TOP STORY: Back-to-school. Another time, another pandemic in Rhode Island

This story, was the top story read in the last week, with the exception of our almost-daily Coronavirus Updates. As we address back-to-school, we run it again for you.

We’ve heard that we are safer from the spread of coronavirus if we are in well ventilated areas – especially if we are with other people. It’s been thought that this is one reason why demonstrators have not come down with COVID19 – more – because they were in the open air – and wearing a masks perhaps more than other groups.

We thought outdoor summer camps must be pretty safe for children to go to, but then this weekend we learned hundreds of kids from one camp have come down with coronavirus. Medical professionals attribute inconsistent mask wearing (staff only), combined with not opening doors and windows enough, as the cause.

As we approach the fall, what will happen to outdoor dining, small backyard barbecues (we just heard about a coronavirus breakout from an indoor baby shower of 30 people).

With thoughts of Halloween, a $10billion+ business – are quickly dismissed with – we’ll skip this year – ZOOM doesn’t give candy through computer screens, does it?

What will Thanksgiving look like? What will Christmas time holidays look like? Will we be cooking tiny turkeys for tiny groups who already live with us in our homes?

Let’s Open the Windows – and never shut them!

Just before the Second World War, the country was experiencing a big rise of tuberculosis. The common treatment for those who came down with “TB” was to go to a convalescent home, or sanatorium, “in the country”. Struggling to figure out how to educate children during this time, medical professionals began to wonder what if you went to school – in the country? And that idea was the birth of the Open Air School movement.

Open Air Schools or Schools of the Woods

Designed for the purpose, open air schools were built for many of the world’s children. Fresh air, good ventilation, exposure to the outside – all design concepts to improve the children’s health. Many of the schools were built in the country, all the better to be away from the density of city population.

The schools were begun in Germany, and soon the concept spread throughout Europe – and then to the US. However, you can go way back to Athens and Rome, children “went at five o’clock in the morning by the light of a smoking lamp to begin their studies in porticoes, covered at the top but open at the sides”.

First Open Air School in US – built in Providence

In the United States of America, the first “fresh-air school” was established in Providence, Rhode Island, in1908. The school was built in Providence, Rhode Island. Begun by two women, Drs. Mary S. Packard and Ellen A. Stone. Packard was the first woman to graduate from the Johns Hopkins School of Medicine, in  1897, and Stone, in 1900.

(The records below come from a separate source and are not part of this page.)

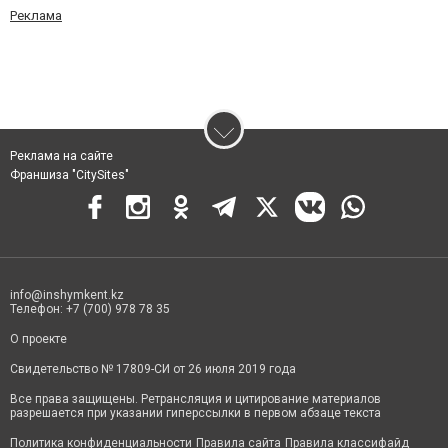
Реклама
Реклама на сайте
Франшиза "CitySites"
info@inshymkent.kz
Телефон: +7 (700) 978 78 35
О проекте
Свидетельство № 17809-СИ от 26 июля 2019 года
Все права защищены. Ретрансляция и цитирование материалов
разрешается при указании гиперссылки в первом абзаце текста
Политика конфиденциальности
Правила сайта
Правила классифайд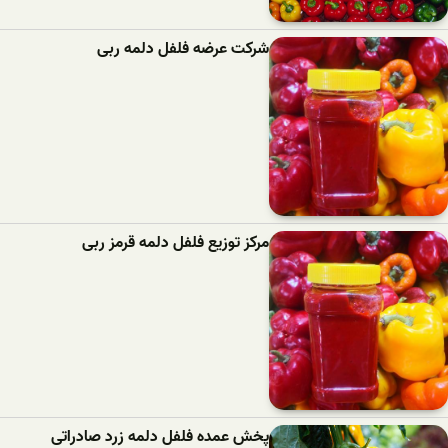
شرکت عرضه فلفل دلمه ربی
مرکز توزیع فلفل دلمه قرمز ربی
پخش عمده فلفل دلمه زرد صادراتی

Classes were small, maintained groups, with open windows, or with no windows, and school took place in warm weather – but also in freezing weather – with students wrapped in coats, wearing gloves and boots – and drinking sterilized warm milk and “wholesome food”. Some other schools were far out in the country, so students attended as a residential program with “dorms” exposed to the night air. Every morning classrooms were “deodorized and sterilized”.

The Providence school was another step towards holistic education – “a blessing of a sound mind in a sound body”.  The article, here ends with, “Fresh air means health”.

From “Does Cold Weather Sharpen a Schoolboy’s Wits?”, The Scrap Book (May 1908) with photos taken by the Providence Journal.

Here is a link to Mary Korr’s article in 2016 for the RI Medical Society Journal on the RI Open Air School – located at 56 Meeting Street on Providence’s East Side.

Here is Dr. Chapin’s rules for children at the school:

By the end of the school’s first year, none of the students had gotten sick, and their health had even improved. Fueled by this success, the idea of open-air school quickly spread, and within two years 65 of them had opened in the United States, including 11 in Providence alone.

The first Open Air School House, 24 Meeting Street, Providence
Today, home of the Providence Preservation Society

What can we learn?

Can we learn something from this early experiment and a different pandemic? While we’ve focused on living in the uniqueness of summer, not weather and beaches, we know fall and winter is right on the horizon. As vaccine researchers churn away to meet their goal of something in the pipeline before the end of the year, we will soon be pivoting to living in cool weather – when dining won’t be done at a table moved into the street or parking lot, and holidays will be throwing us all into heightened anxiety.

What do we know? What do we not know? As we prepare to send our precious children back to school, will we make the best decision? There are no secret answers waiting for us to find – there is only history, science, and our best instincts to guide us.

Surely this is not humanity’s last pandemic – what lessons and creative ideas will we leave for those who come after us?

The open air concept came to an end after World War II – after the discovery of streptomycin and other antibiotics/vaccines. Tuberculosis receded as a major health threat after the mid-1940s.

Within a decade, the open-air school movement had come to an end as well.